Abstract
Drug sensitivity (“suicide”) genes can sensitize cancer cells to chemotherapy, but therapeutic use of these genes is limited by difficulties in delivering them to all areas of established cancers. An alternative strategy entails preemptive introduction of suicide genes into tissues at risk for cancer, thereby imparting drug sensitivity as a clonal property to cancers arising from sensitized cells. To test the preemptive approach, a retroviral vector was used to transduce the herpes thymidine kinase gene into the TM4 line of preneoplastic murine mammary epithelial cells to yield a clonal subline sensitized to the guanosine analog ganciclovir. Ganciclovir therapy of tumors that arose from the transduced cells retarded tumor growth and induced durable regressions in 7/20 mice; ganciclovir was ineffective against control tumors. The results imply the possibility of reducing cancer lethality by actions taken before cancers arise.
Overview summary
When used therapeutically, the efficacy of the herpes thymidine kinase “suicide gene” as a means of sensitizing cancer cells to ganciclovir is impaired by the difficulty of delivering the gene quantitatively to all areas of a cancer in vivo.
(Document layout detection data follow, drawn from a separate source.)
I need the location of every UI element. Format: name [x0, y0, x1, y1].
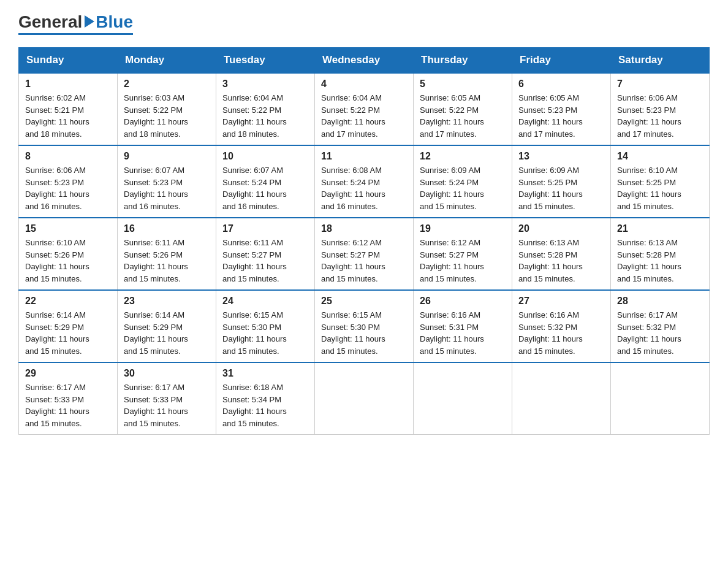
day-info: Sunrise: 6:02 AMSunset: 5:21 PMDaylight:… — [25, 92, 111, 140]
day-number: 29 — [25, 368, 111, 379]
day-info: Sunrise: 6:14 AMSunset: 5:29 PMDaylight:… — [25, 309, 111, 357]
logo-general-text: General — [18, 12, 82, 32]
day-cell-29: 29Sunrise: 6:17 AMSunset: 5:33 PMDayligh… — [19, 362, 118, 435]
day-info: Sunrise: 6:13 AMSunset: 5:28 PMDaylight:… — [617, 237, 703, 285]
day-number: 18 — [321, 223, 407, 234]
day-header-tuesday: Tuesday — [216, 48, 315, 74]
day-number: 15 — [25, 223, 111, 234]
day-info: Sunrise: 6:12 AMSunset: 5:27 PMDaylight:… — [420, 237, 506, 285]
day-number: 6 — [518, 79, 604, 90]
day-info: Sunrise: 6:12 AMSunset: 5:27 PMDaylight:… — [321, 237, 407, 285]
day-number: 27 — [518, 296, 604, 307]
day-number: 16 — [124, 223, 210, 234]
empty-cell — [512, 362, 611, 435]
day-number: 19 — [420, 223, 506, 234]
calendar-table: SundayMondayTuesdayWednesdayThursdayFrid… — [18, 47, 710, 435]
day-info: Sunrise: 6:05 AMSunset: 5:22 PMDaylight:… — [420, 92, 506, 140]
empty-cell — [414, 362, 512, 435]
day-cell-13: 13Sunrise: 6:09 AMSunset: 5:25 PMDayligh… — [512, 145, 611, 218]
day-number: 11 — [321, 151, 407, 162]
day-number: 14 — [617, 151, 703, 162]
day-cell-14: 14Sunrise: 6:10 AMSunset: 5:25 PMDayligh… — [611, 145, 710, 218]
day-info: Sunrise: 6:04 AMSunset: 5:22 PMDaylight:… — [321, 92, 407, 140]
day-number: 25 — [321, 296, 407, 307]
day-info: Sunrise: 6:04 AMSunset: 5:22 PMDaylight:… — [222, 92, 308, 140]
day-info: Sunrise: 6:16 AMSunset: 5:32 PMDaylight:… — [518, 309, 604, 357]
day-number: 21 — [617, 223, 703, 234]
day-number: 7 — [617, 79, 703, 90]
logo-underline — [18, 33, 133, 35]
day-cell-5: 5Sunrise: 6:05 AMSunset: 5:22 PMDaylight… — [414, 73, 512, 145]
day-cell-16: 16Sunrise: 6:11 AMSunset: 5:26 PMDayligh… — [118, 218, 216, 290]
day-cell-23: 23Sunrise: 6:14 AMSunset: 5:29 PMDayligh… — [118, 290, 216, 362]
day-cell-3: 3Sunrise: 6:04 AMSunset: 5:22 PMDaylight… — [216, 73, 315, 145]
day-number: 17 — [222, 223, 308, 234]
day-cell-19: 19Sunrise: 6:12 AMSunset: 5:27 PMDayligh… — [414, 218, 512, 290]
day-number: 23 — [124, 296, 210, 307]
day-header-thursday: Thursday — [414, 48, 512, 74]
day-info: Sunrise: 6:15 AMSunset: 5:30 PMDaylight:… — [222, 309, 308, 357]
day-cell-27: 27Sunrise: 6:16 AMSunset: 5:32 PMDayligh… — [512, 290, 611, 362]
day-number: 28 — [617, 296, 703, 307]
page-header: General Blue — [18, 12, 710, 35]
day-info: Sunrise: 6:16 AMSunset: 5:31 PMDaylight:… — [420, 309, 506, 357]
day-cell-22: 22Sunrise: 6:14 AMSunset: 5:29 PMDayligh… — [19, 290, 118, 362]
day-number: 13 — [518, 151, 604, 162]
day-info: Sunrise: 6:05 AMSunset: 5:23 PMDaylight:… — [518, 92, 604, 140]
day-cell-30: 30Sunrise: 6:17 AMSunset: 5:33 PMDayligh… — [118, 362, 216, 435]
day-number: 5 — [420, 79, 506, 90]
day-info: Sunrise: 6:09 AMSunset: 5:24 PMDaylight:… — [420, 164, 506, 212]
day-info: Sunrise: 6:06 AMSunset: 5:23 PMDaylight:… — [25, 164, 111, 212]
logo-arrow-icon — [85, 15, 94, 28]
day-info: Sunrise: 6:17 AMSunset: 5:33 PMDaylight:… — [25, 381, 111, 429]
day-cell-7: 7Sunrise: 6:06 AMSunset: 5:23 PMDaylight… — [611, 73, 710, 145]
week-row-4: 22Sunrise: 6:14 AMSunset: 5:29 PMDayligh… — [19, 290, 710, 362]
day-info: Sunrise: 6:07 AMSunset: 5:24 PMDaylight:… — [222, 164, 308, 212]
day-cell-12: 12Sunrise: 6:09 AMSunset: 5:24 PMDayligh… — [414, 145, 512, 218]
logo: General Blue — [18, 12, 133, 35]
day-number: 31 — [222, 368, 308, 379]
day-number: 1 — [25, 79, 111, 90]
day-cell-1: 1Sunrise: 6:02 AMSunset: 5:21 PMDaylight… — [19, 73, 118, 145]
day-cell-31: 31Sunrise: 6:18 AMSunset: 5:34 PMDayligh… — [216, 362, 315, 435]
day-cell-26: 26Sunrise: 6:16 AMSunset: 5:31 PMDayligh… — [414, 290, 512, 362]
day-number: 8 — [25, 151, 111, 162]
days-header-row: SundayMondayTuesdayWednesdayThursdayFrid… — [19, 48, 710, 74]
day-number: 3 — [222, 79, 308, 90]
day-cell-18: 18Sunrise: 6:12 AMSunset: 5:27 PMDayligh… — [315, 218, 414, 290]
day-cell-10: 10Sunrise: 6:07 AMSunset: 5:24 PMDayligh… — [216, 145, 315, 218]
day-info: Sunrise: 6:07 AMSunset: 5:23 PMDaylight:… — [124, 164, 210, 212]
day-header-wednesday: Wednesday — [315, 48, 414, 74]
week-row-5: 29Sunrise: 6:17 AMSunset: 5:33 PMDayligh… — [19, 362, 710, 435]
day-info: Sunrise: 6:17 AMSunset: 5:32 PMDaylight:… — [617, 309, 703, 357]
logo-blue-text: Blue — [96, 12, 133, 32]
day-info: Sunrise: 6:15 AMSunset: 5:30 PMDaylight:… — [321, 309, 407, 357]
week-row-3: 15Sunrise: 6:10 AMSunset: 5:26 PMDayligh… — [19, 218, 710, 290]
day-cell-4: 4Sunrise: 6:04 AMSunset: 5:22 PMDaylight… — [315, 73, 414, 145]
empty-cell — [315, 362, 414, 435]
day-info: Sunrise: 6:11 AMSunset: 5:27 PMDaylight:… — [222, 237, 308, 285]
day-cell-8: 8Sunrise: 6:06 AMSunset: 5:23 PMDaylight… — [19, 145, 118, 218]
day-cell-28: 28Sunrise: 6:17 AMSunset: 5:32 PMDayligh… — [611, 290, 710, 362]
day-info: Sunrise: 6:13 AMSunset: 5:28 PMDaylight:… — [518, 237, 604, 285]
day-number: 30 — [124, 368, 210, 379]
day-header-sunday: Sunday — [19, 48, 118, 74]
day-number: 26 — [420, 296, 506, 307]
day-number: 10 — [222, 151, 308, 162]
week-row-1: 1Sunrise: 6:02 AMSunset: 5:21 PMDaylight… — [19, 73, 710, 145]
day-number: 2 — [124, 79, 210, 90]
day-info: Sunrise: 6:10 AMSunset: 5:26 PMDaylight:… — [25, 237, 111, 285]
day-header-friday: Friday — [512, 48, 611, 74]
week-row-2: 8Sunrise: 6:06 AMSunset: 5:23 PMDaylight… — [19, 145, 710, 218]
day-cell-9: 9Sunrise: 6:07 AMSunset: 5:23 PMDaylight… — [118, 145, 216, 218]
day-info: Sunrise: 6:18 AMSunset: 5:34 PMDaylight:… — [222, 381, 308, 429]
day-info: Sunrise: 6:14 AMSunset: 5:29 PMDaylight:… — [124, 309, 210, 357]
day-info: Sunrise: 6:17 AMSunset: 5:33 PMDaylight:… — [124, 381, 210, 429]
day-cell-17: 17Sunrise: 6:11 AMSunset: 5:27 PMDayligh… — [216, 218, 315, 290]
day-header-monday: Monday — [118, 48, 216, 74]
day-cell-2: 2Sunrise: 6:03 AMSunset: 5:22 PMDaylight… — [118, 73, 216, 145]
day-cell-6: 6Sunrise: 6:05 AMSunset: 5:23 PMDaylight… — [512, 73, 611, 145]
day-cell-21: 21Sunrise: 6:13 AMSunset: 5:28 PMDayligh… — [611, 218, 710, 290]
empty-cell — [611, 362, 710, 435]
day-number: 9 — [124, 151, 210, 162]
This paper demonstrates that when the same gene is transduced preemptively into target cells—in this case premalignant murine mammary epithelium—subsequent cancers respond well to ganciclovir, and are sometimes eradicated. These results suggest that the obstacle of inadequate gene delivery might be overcome by exploiting a unique property of preemptively transduced cells—their potential, if they later spawn cancers, to ensure the presence of a suicide gene in every cancer cell.